BEGIN
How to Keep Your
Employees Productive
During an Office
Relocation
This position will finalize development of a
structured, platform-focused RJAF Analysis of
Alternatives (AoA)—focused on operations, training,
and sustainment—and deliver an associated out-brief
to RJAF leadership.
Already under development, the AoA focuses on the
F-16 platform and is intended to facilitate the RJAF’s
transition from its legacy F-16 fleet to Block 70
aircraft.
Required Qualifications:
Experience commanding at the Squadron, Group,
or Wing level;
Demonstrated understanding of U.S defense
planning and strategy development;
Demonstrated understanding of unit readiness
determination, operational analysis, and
END
What needs to be done: Write out, please, all of the material above exactly as written.

Written answer:
How to Keep Your
Employees Productive
During an Office
Relocation
This position will finalize development of a
structured, platform-focused RJAF Analysis of
Alternatives (AoA)—focused on operations, training,
and sustainment—and deliver an associated out-brief
to RJAF leadership.
Already under development, the AoA focuses on the
F-16 platform and is intended to facilitate the RJAF’s
transition from its legacy F-16 fleet to Block 70
aircraft.
Required Qualifications:
Experience commanding at the Squadron, Group,
or Wing level;
Demonstrated understanding of U.S defense
planning and strategy development;
Demonstrated understanding of unit readiness
determination, operational analysis, and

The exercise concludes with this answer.